In order to get good or better search quality from Solr, we have to query it in a different way. Instead of concatenating all fields into one big text, we need to preserve the individual fields and use their intrinsic importance. We get the main benefit be realizing that matches on the title and description are more important than matches on the body text or other fields in a document. collective.solr 2.0+ does exactly that by introducing a search-pattern to be used for text searches. In its default form it causes each query to work against the title, description and full searchable text fields and boosts the title by a high and the description by a medium value. The length normalization already provides an improvement for these fields, as the title is likely short, the description a bit longer and the full text even longer. By using explicit boost values the effect gets to be more pronounced.

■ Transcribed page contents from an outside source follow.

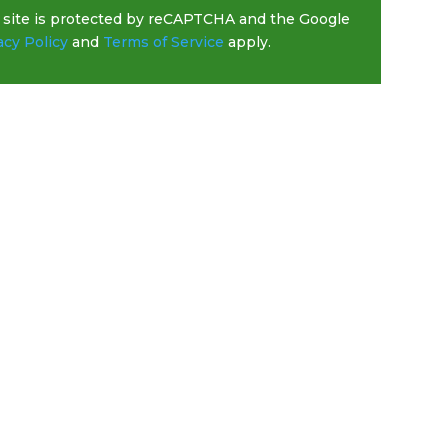
 site is protected by reCAPTCHA and the Google
acy Policy
and
Terms of Service
apply.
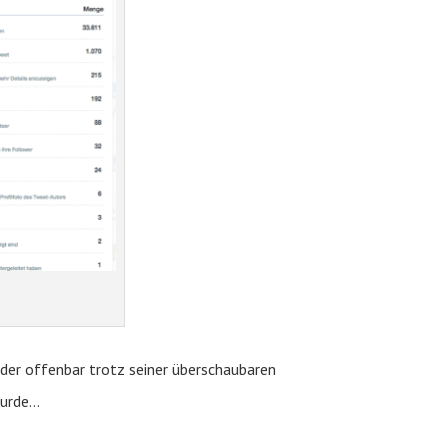
 der offenbar trotz seiner überschaubaren
wurde…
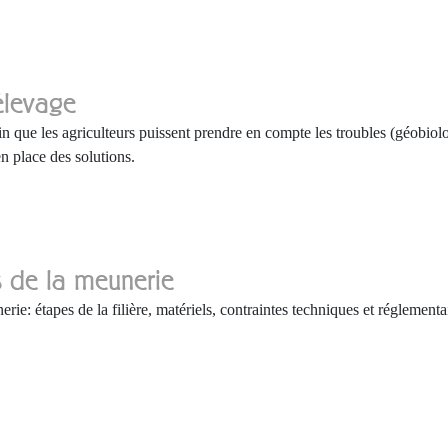
 élevage
n que les agriculteurs puissent prendre en compte les troubles (géobiol
en place des solutions.
es de la meunerie
rie: étapes de la filière, matériels, contraintes techniques et réglementa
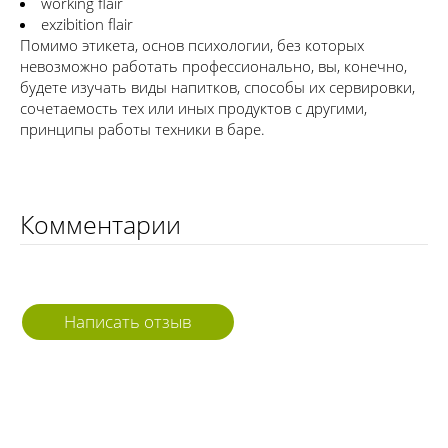
working flair
exzibition flair
Помимо этикета, основ психологии, без которых
невозможно работать профессионально, вы, конечно,
будете изучать виды напитков, способы их сервировки,
сочетаемость тех или иных продуктов с другими,
принципы работы техники в баре.
Комментарии
Написать отзыв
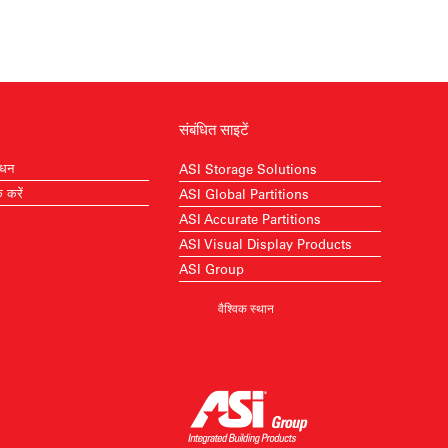
संबंधित साइटें
ाधन
ASI Storage Solutions
क करें
ASI Global Partitions
ASI Accurate Partitions
ASI Visual Display Products
ASI Group
वैश्विक स्थान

If you do custom searches or want to include more fields into the full text search you need to keep the above in mind. Simply setting the searchable attribute on the schema of a field to True will only include it in the big searchable text stream. If you for example include a field containing tags, the simple tag names will likely ‘drown’ in the full body text. You might want to instead change the search pattern to include the field and potentially put a boost value on it - though it will be more important as it’s likely to be extremely short. Similarly extracting the full text of binary files and simply appending them into the search stream might not be the best approach. You should rather index those in a separate field and then maybe use a boost value of less than one to make the field less important. Given two documents with the same content, one as a normal page and one as a binary file, you’ll likely want to find the page first, as it’s faster to access and read than the file.

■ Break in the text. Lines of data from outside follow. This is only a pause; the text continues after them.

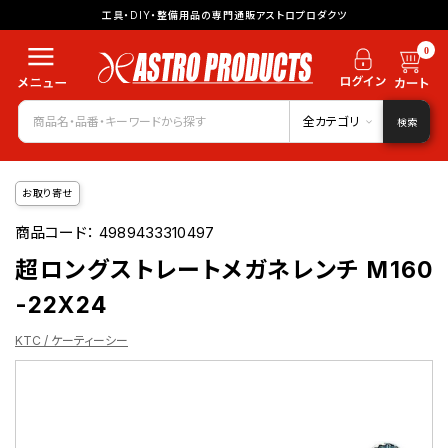
工具・DIY・整備用品の専門通販アストロプロダクツ
0
全カテゴリ
検索
お取り寄せ
商品コード：
4989433310497
超ロングストレートメガネレンチ M160
-22X24
KTC / ケーティーシー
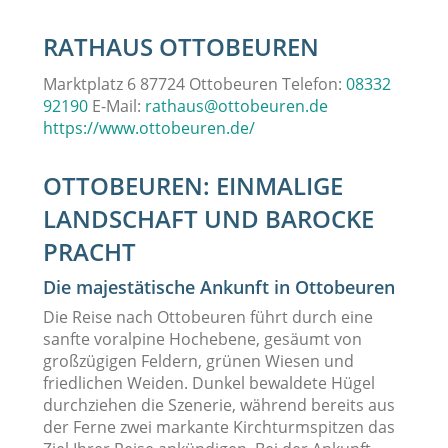
RATHAUS OTTOBEUREN
Marktplatz 6 87724 Ottobeuren Telefon:
08332
92190
E-Mail:
rathaus@ottobeuren.de
https://www.ottobeuren.de/
OTTOBEUREN: EINMALIGE
LANDSCHAFT UND BAROCKE
PRACHT
Die majestätische Ankunft in Ottobeuren
Die Reise nach Ottobeuren führt durch eine
sanfte voralpine Hochebene, gesäumt von
großzügigen Feldern, grünen Wiesen und
friedlichen Weiden. Dunkel bewaldete Hügel
durchziehen die Szenerie, während bereits aus
der Ferne zwei markante Kirchturmspitzen das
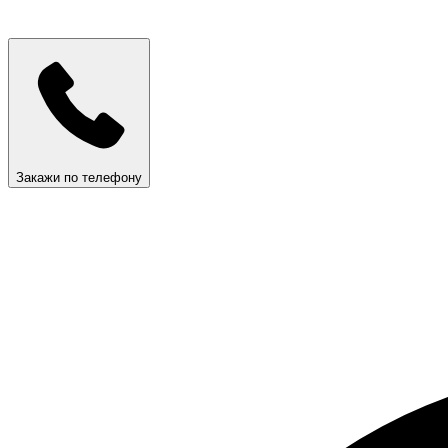
Закажи по телефону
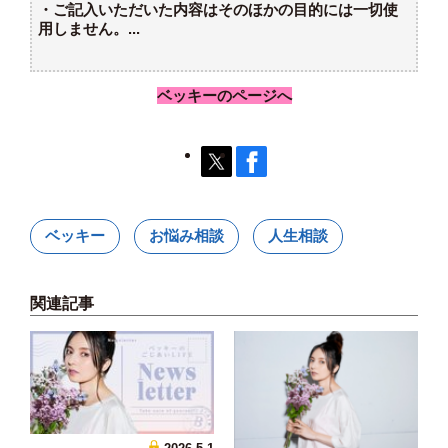
・ご記入いただいた内容はそのほかの目的には一切使
用しません。...
ベッキーのページへ
ベッキー
お悩み相談
人生相談
関連記事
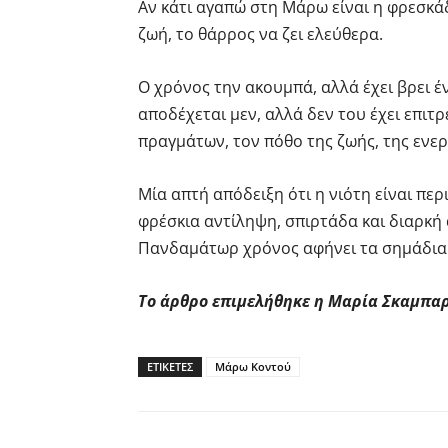
Αν κάτι αγαπώ στη Μάρω είναι η φρεσκ
ζωή, το θάρρος να ζει ελεύθερα.
Ο χρόνος την ακουμπά, αλλά έχει βρει έ
αποδέχεται μεν, αλλά δεν του έχει επιτ
πραγμάτων, τον πόθο της ζωής, της ενε
Μία απτή απόδειξη ότι η νιότη είναι περ
φρέσκια αντίληψη, σπιρτάδα και διαρκή
Πανδαμάτωρ χρόνος αφήνει τα σημάδια
Το άρθρο επιμελήθηκε η Μαρία Σκαμπα
ΕΤΙΚΕΤΕΣ
Μάρω Κοντού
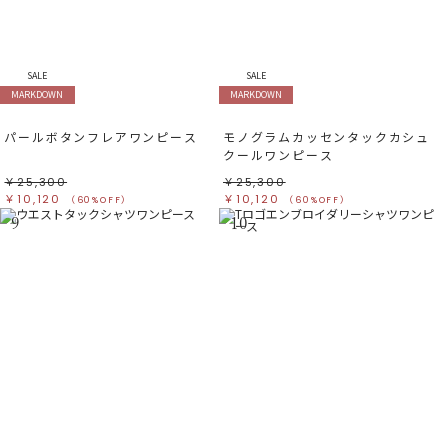
SALE
SALE
MARKDOWN
MARKDOWN
パールボタンフレアワンピース
モノグラムカッセンタックカシュ
クールワンピース
￥25,300
￥25,300
￥10,120
￥10,120
（60%OFF）
（60%OFF）
9
10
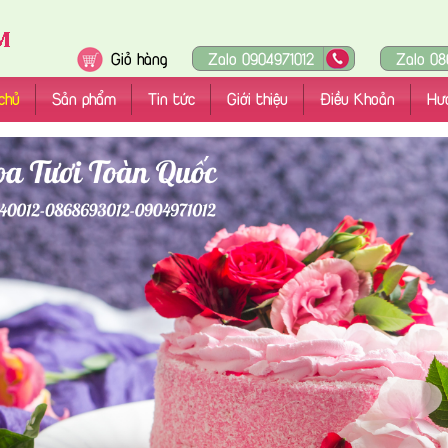
Giỏ hàng
Zalo 0904971012
Zalo 08
chủ
Sản phẩm
Tin tức
Giới thiệu
Điều Khoản
Hư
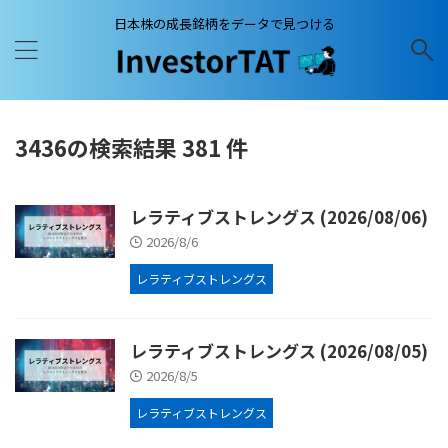
日本株の成長銘柄をデータで見つける
3436の検索結果 381 件
レラティブストレングス (2026/08/06)
2026/8/6
レラティブストレングス
レラティブストレングス (2026/08/05)
2026/8/5
レラティブストレングス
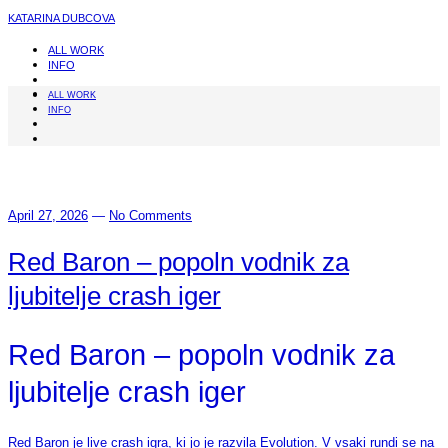
KATARINA DUBCOVA
ALL WORK
INFO
ALL WORK
INFO
April 27, 2026
—
No Comments
Red Baron – popoln vodnik za
ljubitelje crash iger
Red Baron – popoln vodnik za
ljubitelje crash iger
Red Baron je live crash igra, ki jo je razvila Evolution. V vsaki rundi se na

There’s a good number of other improvements you can do using query time and index time boost values. To provide index time boost values, you can provide a skin script called solr_boost_index_values which gets the object to be indexed and the data sent to Solr as arguments and returns a dictionary of field names to boost values for each document. The safest is to return a boost value for the empty string, which results in a document boost value. Field level boost values don’t work with all searches, especially wildcard searches as done by most simple web searches. The index time boost allows you to implement policies like boosting certain content types over others, taking into account ratings or number of comments as a measure of user feedback or anything else that can be derived from each content item.
Installation, Setup and Usage of Solr Integration¶
Installation¶
Installing collective.solr for a Plone buildout / project¶
The following buildout configuration may be used to get started quickly:
[buildout]
extends =
buildout.cfg
https://raw.githubusercontent.com/collective/collective.solr/master/solr.cfg
https://raw.githubusercontent.com/collective/collective.solr/master/solr-4.10.x.cfg
[instance]
eggs += collective.solr
After saving this to let’s say solr.cfg
the buildout can be run and the Solr server and Plone instance started:
$ python bootstrap.py
$ bin/buildout -c solr.cfg
...
$ bin/solr-instance start
$ bin/instance start
Next you should activate the collective.solr (site search)
add-on in the add-on control panel of Plone.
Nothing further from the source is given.